Ethereum Wallet Profiling Data: Raw Uniswap Transaction Logs and NBD-Processed Behavioral Features

  • 1. Kibervarnost.si

Description

Dataset Description

1.1 Source and Collection of raw data

All swap events emitted by the Uniswap v3 ETH/USDC 0.05% fee-tier pool
(0x88e6A0c2dDD26FEEb64F039a2c41296FcB3f5640) on Ethereum mainnet were
collected between blocks 24,384,021 and 24,469,780 (04–16 February 2026,
11.98 days) using a custom JSON-RPC collector that processes blocks
sequentially and caches transaction receipts per block to minimise RPC
overhead.

Each record corresponds to one swap event and contains fifteen fields:
block number, log index, timestamp, three address fields, trade side,
base and quote quantities, execution price, price impact, gas used, gas
price, transaction fee, and transaction hash. The structure intentionally
mirrors proprietary trader logs used in CEX microstructure research,
enabling direct application of order-flow analysis methods to
decentralised venue data.

Address decomposition. Three distinct roles are captured per swap:
tx_sender (the account that signed the transaction), swap_sender
(the msg.sender of the pool's swap() call, typically a router), and
recipient (the address credited with output tokens). In direct swaps
all three coincide; in router-mediated swaps they diverge. This
decomposition is the basis for the forensic separation of MEV bots from
retail users and routing contracts in Section 4.
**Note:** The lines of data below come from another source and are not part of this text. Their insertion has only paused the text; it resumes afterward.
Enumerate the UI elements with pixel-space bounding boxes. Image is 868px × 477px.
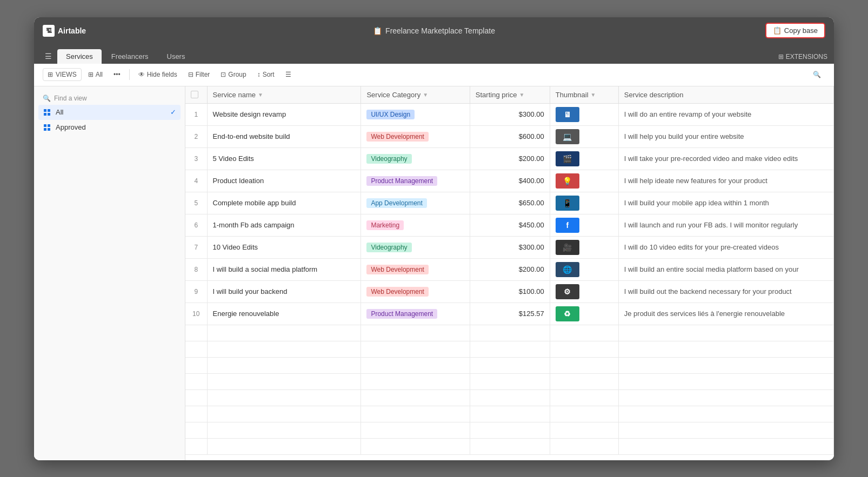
table-row[interactable]: 1 Website design revamp UI/UX Design $30… [185,103,834,125]
col-header-thumbnail: Thumbnail ▼ [550,86,618,104]
description-text: I will build an entire social media plat… [624,265,799,273]
thumbnail-cell[interactable]: 🌐 [550,258,618,280]
search-button[interactable]: 🔍 [809,69,825,80]
table-row[interactable]: 10 Energie renouvelable Product Manageme… [185,303,834,325]
extensions-button[interactable]: ⊞ EXTENSIONS [778,53,827,64]
table-row[interactable]: 8 I will build a social media platform W… [185,258,834,280]
empty-row[interactable] [185,389,834,406]
sidebar-item-all[interactable]: All ✓ [38,105,181,120]
category-cell[interactable]: Web Development [361,258,470,280]
more-options-button[interactable]: ••• [109,69,125,80]
table-row[interactable]: 2 End-to-end website build Web Developme… [185,125,834,147]
category-tag: Web Development [366,265,429,274]
row-number-cell: 9 [185,280,207,303]
price-value: $200.00 [519,265,544,273]
table-row[interactable]: 9 I will build your backend Web Developm… [185,280,834,303]
select-all-checkbox[interactable] [191,91,198,98]
thumbnail-cell[interactable]: 📱 [550,192,618,214]
copy-base-button[interactable]: 📋 Copy base [765,23,825,38]
thumbnail-image: 🎬 [556,151,579,166]
main-content: 🔍 Find a view All ✓ [34,86,834,460]
table-row[interactable]: 3 5 Video Edits Videography $200.00 🎬 I … [185,147,834,170]
service-name: I will build a social media platform [213,265,318,273]
thumbnail-cell[interactable]: 🎬 [550,147,618,170]
all-views-button[interactable]: ⊞ All [84,69,107,80]
group-button[interactable]: ⊡ Group [216,69,250,80]
filter-button[interactable]: ⊟ Filter [184,69,215,80]
col-header-category: Service Category ▼ [361,86,470,104]
category-cell[interactable]: Web Development [361,280,470,303]
empty-row[interactable] [185,422,834,438]
thumbnail-cell[interactable]: 🎥 [550,236,618,258]
table-row[interactable]: 4 Product Ideation Product Management $4… [185,170,834,192]
hamburger-button[interactable]: ☰ [41,52,56,64]
service-name-cell[interactable]: 5 Video Edits [207,147,361,170]
empty-row[interactable] [185,373,834,389]
thumbnail-image: ♻ [556,306,579,321]
empty-row[interactable] [185,406,834,422]
category-cell[interactable]: UI/UX Design [361,103,470,125]
tab-freelancers[interactable]: Freelancers [103,49,157,64]
thumbnail-image: 🎥 [556,240,579,255]
thumbnail-cell[interactable]: f [550,214,618,236]
price-cell[interactable]: $200.00 [470,147,550,170]
price-cell[interactable]: $100.00 [470,280,550,303]
service-name-cell[interactable]: I will build your backend [207,280,361,303]
description-text: I will build out the backend necessary f… [624,287,792,295]
service-name-cell[interactable]: I will build a social media platform [207,258,361,280]
category-cell[interactable]: Product Management [361,303,470,325]
empty-row[interactable] [185,438,834,454]
service-name-cell[interactable]: 1-month Fb ads campaign [207,214,361,236]
thumbnail-image: 📱 [556,196,579,211]
thumbnail-cell[interactable]: ♻ [550,303,618,325]
price-cell[interactable]: $400.00 [470,170,550,192]
price-value: $600.00 [519,132,544,140]
category-cell[interactable]: Videography [361,147,470,170]
row-height-button[interactable]: ☰ [281,69,296,80]
empty-row[interactable] [185,341,834,357]
sidebar-search[interactable]: 🔍 Find a view [38,92,181,105]
hide-fields-button[interactable]: 👁 Hide fields [134,69,182,80]
category-cell[interactable]: Marketing [361,214,470,236]
price-cell[interactable]: $125.57 [470,303,550,325]
service-name-cell[interactable]: Complete mobile app build [207,192,361,214]
search-icon: 🔍 [43,95,51,102]
price-cell[interactable]: $650.00 [470,192,550,214]
group-icon: ⊡ [221,71,226,78]
row-number-cell: 3 [185,147,207,170]
price-cell[interactable]: $200.00 [470,258,550,280]
service-name-cell[interactable]: End-to-end website build [207,125,361,147]
thumbnail-cell[interactable]: 💡 [550,170,618,192]
thumbnail-cell[interactable]: 💻 [550,125,618,147]
service-name-cell[interactable]: 10 Video Edits [207,236,361,258]
description-text: I will do 10 video edits for your pre-cr… [624,243,779,251]
extensions-icon: ⊞ [778,53,784,61]
table-row[interactable]: 7 10 Video Edits Videography $300.00 🎥 I… [185,236,834,258]
tab-users[interactable]: Users [158,49,194,64]
copy-base-icon: 📋 [773,26,782,35]
thumbnail-cell[interactable]: ⚙ [550,280,618,303]
category-cell[interactable]: Web Development [361,125,470,147]
tab-services[interactable]: Services [57,49,102,64]
price-cell[interactable]: $300.00 [470,103,550,125]
thumbnail-image: 💻 [556,129,579,144]
category-cell[interactable]: Product Management [361,170,470,192]
price-cell[interactable]: $600.00 [470,125,550,147]
price-cell[interactable]: $450.00 [470,214,550,236]
table-header-row: Service name ▼ Service Category ▼ [185,86,834,104]
category-cell[interactable]: Videography [361,236,470,258]
sidebar-item-approved[interactable]: Approved [38,120,181,135]
service-name-cell[interactable]: Website design revamp [207,103,361,125]
table-row[interactable]: 5 Complete mobile app build App Developm… [185,192,834,214]
row-number: 4 [194,177,198,185]
category-cell[interactable]: App Development [361,192,470,214]
service-name-cell[interactable]: Energie renouvelable [207,303,361,325]
empty-row[interactable] [185,325,834,341]
views-button[interactable]: ⊞ VIEWS [43,68,82,81]
sort-button[interactable]: ↕ Sort [253,69,279,80]
service-name-cell[interactable]: Product Ideation [207,170,361,192]
empty-row[interactable] [185,357,834,373]
thumbnail-cell[interactable]: 🖥 [550,103,618,125]
price-cell[interactable]: $300.00 [470,236,550,258]
table-row[interactable]: 6 1-month Fb ads campaign Marketing $450… [185,214,834,236]
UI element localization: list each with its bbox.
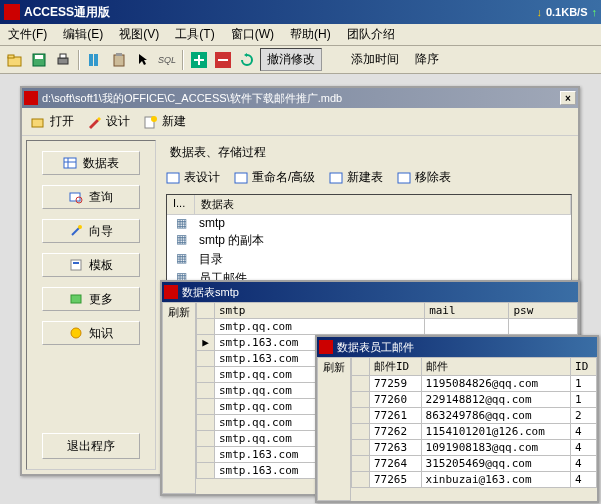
cell[interactable]: 77262: [370, 424, 422, 440]
cell[interactable]: 1154101201@126.com: [421, 424, 570, 440]
menu-view[interactable]: 视图(V): [111, 26, 167, 43]
row-selector[interactable]: [352, 376, 370, 392]
data-row[interactable]: 77260229148812@qq.com1: [352, 392, 597, 408]
menu-file[interactable]: 文件(F): [0, 26, 55, 43]
row-selector[interactable]: [197, 431, 215, 447]
row-selector[interactable]: [197, 447, 215, 463]
cell[interactable]: smtp.qq.com: [215, 319, 425, 335]
name-col-header[interactable]: 数据表: [195, 195, 571, 214]
cell[interactable]: xinbuzai@163.com: [421, 472, 570, 488]
cell[interactable]: [425, 319, 509, 335]
sidebar-item-wizard[interactable]: 向导: [42, 219, 140, 243]
sort-button[interactable]: 降序: [408, 48, 446, 71]
row-selector[interactable]: [352, 392, 370, 408]
table-row[interactable]: ▦smtp 的副本: [167, 231, 571, 250]
cell[interactable]: 1091908183@qq.com: [421, 440, 570, 456]
cell[interactable]: 4: [571, 472, 597, 488]
email-refresh-button[interactable]: 刷新: [317, 357, 351, 501]
cell[interactable]: 1: [571, 376, 597, 392]
cell[interactable]: 1195084826@qq.com: [421, 376, 570, 392]
smtp-titlebar[interactable]: 数据表smtp: [162, 282, 578, 302]
data-row[interactable]: 77265xinbuzai@163.com4: [352, 472, 597, 488]
cell[interactable]: 77265: [370, 472, 422, 488]
delete-table-button[interactable]: 移除表: [397, 169, 451, 186]
row-header[interactable]: [352, 358, 370, 376]
data-row[interactable]: 772621154101201@126.com4: [352, 424, 597, 440]
data-row[interactable]: 77261863249786@qq.com2: [352, 408, 597, 424]
save-icon[interactable]: [28, 49, 50, 71]
row-selector[interactable]: [197, 383, 215, 399]
print-icon[interactable]: [52, 49, 74, 71]
db-design-button[interactable]: 设计: [86, 113, 130, 130]
email-grid[interactable]: 邮件ID邮件ID772591195084826@qq.com1772602291…: [351, 357, 597, 501]
pointer-icon[interactable]: [132, 49, 154, 71]
row-selector[interactable]: [197, 399, 215, 415]
add-time-button[interactable]: 添加时间: [344, 48, 406, 71]
undo-button[interactable]: 撤消修改: [260, 48, 322, 71]
open-folder-icon[interactable]: [4, 49, 26, 71]
cell[interactable]: 77263: [370, 440, 422, 456]
row-selector[interactable]: [352, 408, 370, 424]
col-header[interactable]: 邮件: [421, 358, 570, 376]
table-row[interactable]: ▦目录: [167, 250, 571, 269]
cell[interactable]: 4: [571, 440, 597, 456]
row-selector[interactable]: [197, 367, 215, 383]
data-row[interactable]: smtp.qq.com: [197, 319, 578, 335]
icon-col-header[interactable]: I...: [167, 195, 195, 214]
sidebar-item-more[interactable]: 更多: [42, 287, 140, 311]
refresh-icon[interactable]: [236, 49, 258, 71]
database-window-titlebar[interactable]: d:\soft\soft1\我的OFFICE\C_ACCESS\软件下载邮件推广…: [22, 88, 578, 108]
table-row[interactable]: ▦smtp: [167, 215, 571, 231]
sidebar-item-datatable[interactable]: 数据表: [42, 151, 140, 175]
col-header[interactable]: smtp: [215, 303, 425, 319]
cell[interactable]: 229148812@qq.com: [421, 392, 570, 408]
row-selector[interactable]: ▶: [197, 335, 215, 351]
sql-icon[interactable]: SQL: [156, 49, 178, 71]
delete-record-icon[interactable]: [212, 49, 234, 71]
row-selector[interactable]: [197, 415, 215, 431]
sidebar-item-knowledge[interactable]: 知识: [42, 321, 140, 345]
paste-icon[interactable]: [108, 49, 130, 71]
menu-window[interactable]: 窗口(W): [223, 26, 282, 43]
data-row[interactable]: 772631091908183@qq.com4: [352, 440, 597, 456]
table-design-button[interactable]: 表设计: [166, 169, 220, 186]
cell[interactable]: 863249786@qq.com: [421, 408, 570, 424]
menu-team[interactable]: 团队介绍: [339, 26, 403, 43]
row-selector[interactable]: [197, 463, 215, 479]
cell[interactable]: 77261: [370, 408, 422, 424]
cell[interactable]: 77264: [370, 456, 422, 472]
cell[interactable]: 4: [571, 456, 597, 472]
cell[interactable]: 315205469@qq.com: [421, 456, 570, 472]
cell[interactable]: [509, 319, 578, 335]
sidebar-item-template[interactable]: 模板: [42, 253, 140, 277]
smtp-refresh-button[interactable]: 刷新: [162, 302, 196, 494]
rename-button[interactable]: 重命名/高级: [234, 169, 315, 186]
row-selector[interactable]: [352, 456, 370, 472]
data-row[interactable]: 77264315205469@qq.com4: [352, 456, 597, 472]
column-icon[interactable]: [84, 49, 106, 71]
row-selector[interactable]: [197, 319, 215, 335]
row-header[interactable]: [197, 303, 215, 319]
sidebar-item-query[interactable]: 查询: [42, 185, 140, 209]
cell[interactable]: 4: [571, 424, 597, 440]
exit-button[interactable]: 退出程序: [42, 433, 140, 459]
new-table-button[interactable]: 新建表: [329, 169, 383, 186]
col-header[interactable]: mail: [425, 303, 509, 319]
add-record-icon[interactable]: [188, 49, 210, 71]
db-new-button[interactable]: 新建: [142, 113, 186, 130]
cell[interactable]: 77260: [370, 392, 422, 408]
data-row[interactable]: 772591195084826@qq.com1: [352, 376, 597, 392]
menu-help[interactable]: 帮助(H): [282, 26, 339, 43]
close-icon[interactable]: ×: [560, 91, 576, 105]
col-header[interactable]: ID: [571, 358, 597, 376]
row-selector[interactable]: [352, 472, 370, 488]
cell[interactable]: 77259: [370, 376, 422, 392]
row-selector[interactable]: [197, 351, 215, 367]
cell[interactable]: 1: [571, 392, 597, 408]
menu-edit[interactable]: 编辑(E): [55, 26, 111, 43]
col-header[interactable]: 邮件ID: [370, 358, 422, 376]
cell[interactable]: 2: [571, 408, 597, 424]
db-open-button[interactable]: 打开: [30, 113, 74, 130]
menu-tools[interactable]: 工具(T): [167, 26, 222, 43]
row-selector[interactable]: [352, 440, 370, 456]
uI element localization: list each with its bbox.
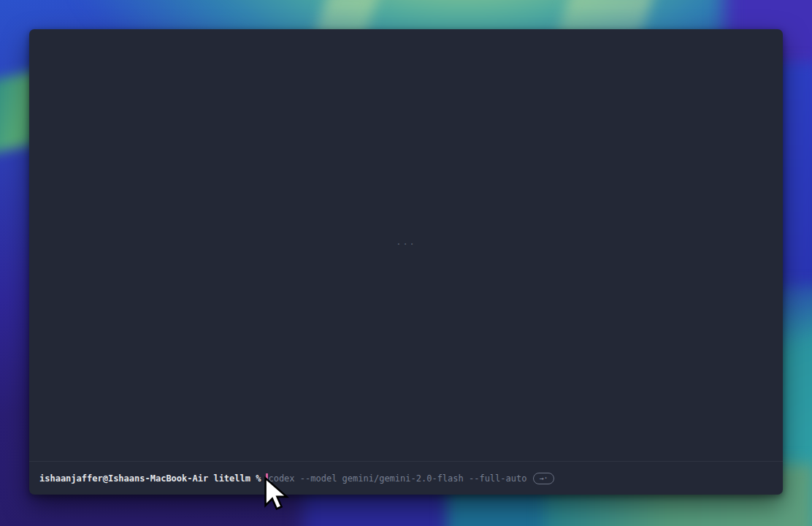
loading-ellipsis: ... xyxy=(396,237,416,247)
command-suggestion[interactable]: codex --model gemini/gemini-2.0-flash --… xyxy=(268,473,526,484)
accept-hint-badge: →· xyxy=(533,473,554,484)
desktop-wallpaper: ... ishaanjaffer@Ishaans-MacBook-Air lit… xyxy=(0,0,812,526)
shell-prompt: ishaanjaffer@Ishaans-MacBook-Air litellm… xyxy=(39,473,261,484)
terminal-window[interactable]: ... ishaanjaffer@Ishaans-MacBook-Air lit… xyxy=(29,29,783,495)
mouse-pointer-icon xyxy=(264,476,290,516)
terminal-output-area: ... xyxy=(29,29,783,461)
terminal-prompt-line[interactable]: ishaanjaffer@Ishaans-MacBook-Air litellm… xyxy=(29,461,783,495)
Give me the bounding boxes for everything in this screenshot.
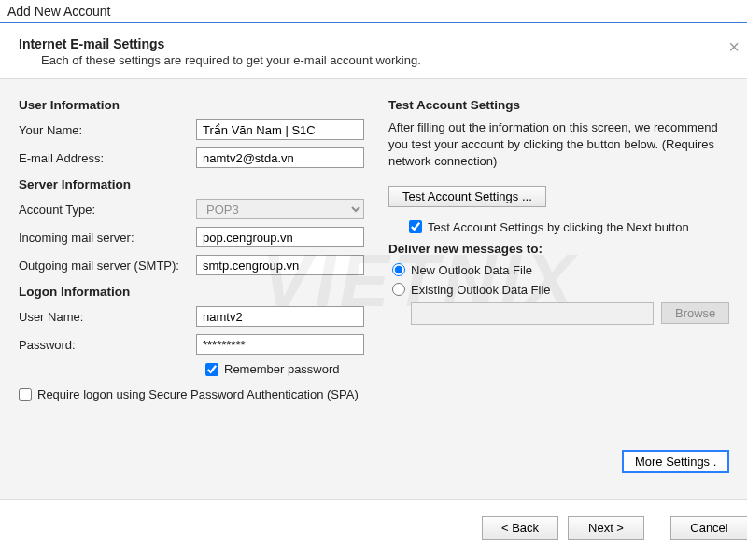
remember-password-checkbox[interactable] xyxy=(205,363,218,376)
cancel-button[interactable]: Cancel xyxy=(670,516,747,540)
test-next-checkbox[interactable] xyxy=(409,220,422,233)
email-input[interactable] xyxy=(196,147,364,168)
header-title: Internet E-mail Settings xyxy=(19,36,728,51)
deliver-title: Deliver new messages to: xyxy=(388,242,729,256)
outgoing-input[interactable] xyxy=(196,255,364,275)
your-name-input[interactable] xyxy=(196,119,364,140)
logon-info-title: Logon Information xyxy=(19,285,364,299)
browse-button: Browse xyxy=(661,302,729,324)
remember-password-label: Remember password xyxy=(224,362,340,376)
server-info-title: Server Information xyxy=(19,177,364,191)
test-next-label: Test Account Settings by clicking the Ne… xyxy=(428,220,689,234)
existing-pst-label: Existing Outlook Data File xyxy=(411,283,551,297)
existing-pst-radio[interactable] xyxy=(392,283,405,296)
close-icon[interactable]: × xyxy=(728,36,740,58)
spa-checkbox[interactable] xyxy=(19,388,32,401)
incoming-label: Incoming mail server: xyxy=(19,231,196,245)
new-pst-label: New Outlook Data File xyxy=(411,263,532,277)
window-title: Add New Account xyxy=(0,0,747,23)
username-input[interactable] xyxy=(196,306,364,327)
outgoing-label: Outgoing mail server (SMTP): xyxy=(19,259,196,273)
back-button[interactable]: < Back xyxy=(482,516,558,540)
test-account-info: After filling out the information on thi… xyxy=(388,119,729,171)
account-type-label: Account Type: xyxy=(19,203,196,217)
new-pst-radio[interactable] xyxy=(392,263,405,276)
test-account-title: Test Account Settings xyxy=(388,98,729,112)
password-input[interactable] xyxy=(196,334,364,355)
username-label: User Name: xyxy=(19,310,196,324)
test-account-button[interactable]: Test Account Settings ... xyxy=(388,186,546,207)
email-label: E-mail Address: xyxy=(19,151,196,165)
password-label: Password: xyxy=(19,338,196,352)
next-button[interactable]: Next > xyxy=(568,516,644,540)
account-type-select: POP3 xyxy=(196,199,364,219)
your-name-label: Your Name: xyxy=(19,123,196,137)
spa-label: Require logon using Secure Password Auth… xyxy=(37,387,359,401)
user-info-title: User Information xyxy=(19,98,364,112)
existing-path-input xyxy=(411,302,654,325)
header-subtitle: Each of these settings are required to g… xyxy=(41,53,728,67)
incoming-input[interactable] xyxy=(196,227,364,247)
more-settings-button[interactable]: More Settings . xyxy=(622,450,729,473)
Derived fields. Execution price is decoded from the sqrtPriceX96
value in each Swap event log. Price impact (impact_pct) is computed
sequentially within each block—each trade's impact is measured against
the execution price of the immediately preceding swap in the same
block—consistent with the sandwich attack literature. The
gas_price_gwei field records effectiveGasPrice from the transaction
receipt; under EIP-1559 this is the priority tip, not base fee plus tip.
This is confirmed empirically: 61.3% of transactions record sub-1-Gwei
values, inconsistent with mainnet base fees during the period (1–20
Gwei). Gas fields are therefore treated as signals of inclusion urgency
rather than absolute cost.

1.2 Sample Overview

Thirty records with sub-wei ETH quantities and zero USDC volume were
excluded as contract dust artefacts. The cleaned sample is summarised
below.

Parameter Value
Block range 24,384,021 – 24,469,780
Block span 85,759 blocks
Duration 11.98 days (287.6 hours)
Unique blocks with swaps 55,309 (64.5% utilisation)
Total swaps (cleaned) 121,258
Unique recipient wallets 3,801
Buy-side transactions 60,625 (50.0%)
Sell-side transactions 60,663 (50.0%)

The 50/50 directional split and near-equal buy/sell volume ($2.49B vs
$2.51B, <0.4% imbalance) serve as internal validity checks. The slight
sell-side excess is consistent with the 25% ETH price decline over the
window ($2,222 → $1,661).

Statistic USDC
Total volume $5,000,640,038
Mean trade $41,229
Median trade $2,642
Std. deviation $117,598
90th percentile $114,297
99th percentile $488,827
Maximum $6,687,762

The mean/median ratio of 15.6× indicates a strongly right-skewed
distribution: a small number of large block trades dominate volume while
the majority of swaps are retail-sized.

1.3 Structural Break: 5–6 February 2026

Date Txs Volume Median trade
2026-02-04 6,093 $372M $6,712
2026-02-05 17,796 $1,145M $9,774
2026-02-06 16,043 $828M $5,000
2026-02-07 8,950 $421M $2,806
2026-02-08–16 (avg/day) ~8,600 ~$262M ~$1,350

Dataset documents a market crash. Volume on 5 February was 2.9× the post-crash daily average; median trade
size was 6.2× the final-week median. The five highest within-block price
impacts (3.09%–2.04%) all fall within blocks 24,392,963–24,406,027. This
pattern is characteristic of a liquidation cascade driving anomalously
large trades and elevated MEV opportunity. The observation window
therefore contains two regimes: crash episode (4–6 Feb, $2.35B) and
post-crash normalisation (7–16 Feb, $2.65B). Robustness of findings
across sub-periods is verified in Appendix A.

1.4 Wallet Categories

Recipient addresses were cross-referenced against Etherscan labels.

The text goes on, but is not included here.